The data.
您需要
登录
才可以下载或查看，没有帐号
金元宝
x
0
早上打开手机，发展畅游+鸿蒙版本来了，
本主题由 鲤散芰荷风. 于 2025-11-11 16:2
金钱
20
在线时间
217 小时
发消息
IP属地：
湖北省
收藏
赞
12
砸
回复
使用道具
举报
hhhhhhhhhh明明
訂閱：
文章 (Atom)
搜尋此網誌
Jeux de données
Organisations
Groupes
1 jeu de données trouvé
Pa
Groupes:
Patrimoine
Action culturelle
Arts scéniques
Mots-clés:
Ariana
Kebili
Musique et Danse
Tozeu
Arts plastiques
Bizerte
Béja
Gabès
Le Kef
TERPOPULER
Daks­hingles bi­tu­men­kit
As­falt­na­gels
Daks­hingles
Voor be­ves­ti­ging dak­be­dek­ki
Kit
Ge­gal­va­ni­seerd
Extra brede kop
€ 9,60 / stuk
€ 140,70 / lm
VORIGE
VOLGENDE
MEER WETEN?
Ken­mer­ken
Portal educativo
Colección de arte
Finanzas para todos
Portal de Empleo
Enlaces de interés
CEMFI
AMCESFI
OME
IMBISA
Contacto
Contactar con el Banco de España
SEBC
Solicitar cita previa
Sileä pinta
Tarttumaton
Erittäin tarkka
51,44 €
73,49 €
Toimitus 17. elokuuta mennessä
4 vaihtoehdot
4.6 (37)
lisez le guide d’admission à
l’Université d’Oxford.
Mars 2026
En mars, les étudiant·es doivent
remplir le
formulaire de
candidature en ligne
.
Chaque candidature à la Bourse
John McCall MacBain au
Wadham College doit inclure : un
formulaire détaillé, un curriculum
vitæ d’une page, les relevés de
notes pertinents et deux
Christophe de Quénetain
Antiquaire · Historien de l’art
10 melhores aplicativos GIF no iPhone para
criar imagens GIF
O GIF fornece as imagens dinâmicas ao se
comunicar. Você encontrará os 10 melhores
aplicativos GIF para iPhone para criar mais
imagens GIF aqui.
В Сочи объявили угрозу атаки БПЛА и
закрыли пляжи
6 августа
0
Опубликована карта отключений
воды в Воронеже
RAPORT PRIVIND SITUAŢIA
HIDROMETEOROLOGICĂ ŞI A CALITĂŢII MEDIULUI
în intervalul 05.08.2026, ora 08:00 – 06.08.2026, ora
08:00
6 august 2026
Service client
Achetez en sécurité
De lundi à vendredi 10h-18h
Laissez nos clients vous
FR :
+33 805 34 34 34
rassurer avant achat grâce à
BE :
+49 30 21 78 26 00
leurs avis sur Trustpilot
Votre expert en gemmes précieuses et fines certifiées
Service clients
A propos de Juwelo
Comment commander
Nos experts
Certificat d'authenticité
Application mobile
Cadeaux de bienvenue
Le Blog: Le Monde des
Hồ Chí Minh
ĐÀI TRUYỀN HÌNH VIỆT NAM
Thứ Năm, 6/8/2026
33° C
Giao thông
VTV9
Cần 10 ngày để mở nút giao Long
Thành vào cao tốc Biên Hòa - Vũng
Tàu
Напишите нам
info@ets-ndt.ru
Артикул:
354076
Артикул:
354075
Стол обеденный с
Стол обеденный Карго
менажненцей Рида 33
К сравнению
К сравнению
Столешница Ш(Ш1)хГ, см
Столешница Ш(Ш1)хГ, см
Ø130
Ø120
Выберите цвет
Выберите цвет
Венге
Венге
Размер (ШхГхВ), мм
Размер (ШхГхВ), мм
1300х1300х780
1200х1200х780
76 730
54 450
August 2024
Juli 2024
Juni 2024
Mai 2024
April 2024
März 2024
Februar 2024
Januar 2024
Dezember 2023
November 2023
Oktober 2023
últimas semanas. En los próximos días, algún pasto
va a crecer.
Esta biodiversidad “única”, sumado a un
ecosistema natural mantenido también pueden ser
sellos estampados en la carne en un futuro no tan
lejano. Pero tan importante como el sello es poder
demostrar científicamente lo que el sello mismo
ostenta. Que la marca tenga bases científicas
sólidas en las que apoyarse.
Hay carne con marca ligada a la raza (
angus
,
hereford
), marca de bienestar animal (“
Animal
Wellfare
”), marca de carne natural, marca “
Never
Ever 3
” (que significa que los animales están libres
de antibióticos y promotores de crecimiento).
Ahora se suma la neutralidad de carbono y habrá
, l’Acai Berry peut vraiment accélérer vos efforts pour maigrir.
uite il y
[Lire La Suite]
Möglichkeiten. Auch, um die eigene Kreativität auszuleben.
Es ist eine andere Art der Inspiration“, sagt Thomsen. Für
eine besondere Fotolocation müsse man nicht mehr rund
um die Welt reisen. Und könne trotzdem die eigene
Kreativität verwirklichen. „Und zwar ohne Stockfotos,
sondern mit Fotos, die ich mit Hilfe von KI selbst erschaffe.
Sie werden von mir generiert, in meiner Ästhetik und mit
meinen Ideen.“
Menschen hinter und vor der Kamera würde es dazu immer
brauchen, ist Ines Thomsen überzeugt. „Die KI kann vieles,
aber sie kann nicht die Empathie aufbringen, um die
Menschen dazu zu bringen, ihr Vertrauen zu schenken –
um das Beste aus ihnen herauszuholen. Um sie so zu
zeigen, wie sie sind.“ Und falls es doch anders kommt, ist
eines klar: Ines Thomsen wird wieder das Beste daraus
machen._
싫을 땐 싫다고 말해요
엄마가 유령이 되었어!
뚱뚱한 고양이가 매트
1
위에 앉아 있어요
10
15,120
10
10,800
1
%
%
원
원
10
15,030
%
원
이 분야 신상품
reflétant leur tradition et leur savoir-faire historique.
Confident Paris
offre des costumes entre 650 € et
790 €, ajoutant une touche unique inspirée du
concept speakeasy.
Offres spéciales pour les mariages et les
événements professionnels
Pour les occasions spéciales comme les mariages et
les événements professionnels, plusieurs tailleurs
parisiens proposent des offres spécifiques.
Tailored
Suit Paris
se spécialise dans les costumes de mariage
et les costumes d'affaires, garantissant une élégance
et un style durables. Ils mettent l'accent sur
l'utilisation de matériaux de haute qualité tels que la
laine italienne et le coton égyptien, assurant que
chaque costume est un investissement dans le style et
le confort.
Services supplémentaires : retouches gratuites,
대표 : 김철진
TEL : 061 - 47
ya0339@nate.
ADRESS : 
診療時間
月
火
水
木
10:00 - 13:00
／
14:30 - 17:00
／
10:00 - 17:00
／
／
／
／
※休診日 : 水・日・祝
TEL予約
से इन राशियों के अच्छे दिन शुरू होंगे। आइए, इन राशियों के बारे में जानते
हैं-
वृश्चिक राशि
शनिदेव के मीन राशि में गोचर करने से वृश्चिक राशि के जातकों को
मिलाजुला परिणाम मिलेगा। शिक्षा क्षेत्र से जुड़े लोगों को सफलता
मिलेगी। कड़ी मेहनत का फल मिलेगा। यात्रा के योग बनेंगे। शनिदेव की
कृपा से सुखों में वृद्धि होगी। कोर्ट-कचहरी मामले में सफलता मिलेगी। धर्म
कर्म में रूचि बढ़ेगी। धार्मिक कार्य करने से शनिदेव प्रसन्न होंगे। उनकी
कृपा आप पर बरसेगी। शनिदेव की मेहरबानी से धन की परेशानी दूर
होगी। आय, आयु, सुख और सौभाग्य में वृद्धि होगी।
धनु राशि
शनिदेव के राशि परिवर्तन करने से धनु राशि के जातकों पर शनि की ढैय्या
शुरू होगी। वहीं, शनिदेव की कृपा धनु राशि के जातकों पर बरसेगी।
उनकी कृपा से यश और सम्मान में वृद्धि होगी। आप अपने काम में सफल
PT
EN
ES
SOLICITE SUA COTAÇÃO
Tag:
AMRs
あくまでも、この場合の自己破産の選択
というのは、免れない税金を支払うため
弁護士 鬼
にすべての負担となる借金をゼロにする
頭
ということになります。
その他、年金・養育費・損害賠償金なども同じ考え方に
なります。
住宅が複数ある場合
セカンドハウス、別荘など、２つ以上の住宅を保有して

Goal of the exercise. Print, please, the lines above from the very first through the one that holds "Action culturelle", both included, word for word and with nothing else.

Finished exercise.
您需要
登录
才可以下载或查看，没有帐号
金元宝
x
0
早上打开手机，发展畅游+鸿蒙版本来了，
本主题由 鲤散芰荷风. 于 2025-11-11 16:2
金钱
20
在线时间
217 小时
发消息
IP属地：
湖北省
收藏
赞
12
砸
回复
使用道具
举报
hhhhhhhhhh明明
訂閱：
文章 (Atom)
搜尋此網誌
Jeux de données
Organisations
Groupes
1 jeu de données trouvé
Pa
Groupes:
Patrimoine
Action culturelle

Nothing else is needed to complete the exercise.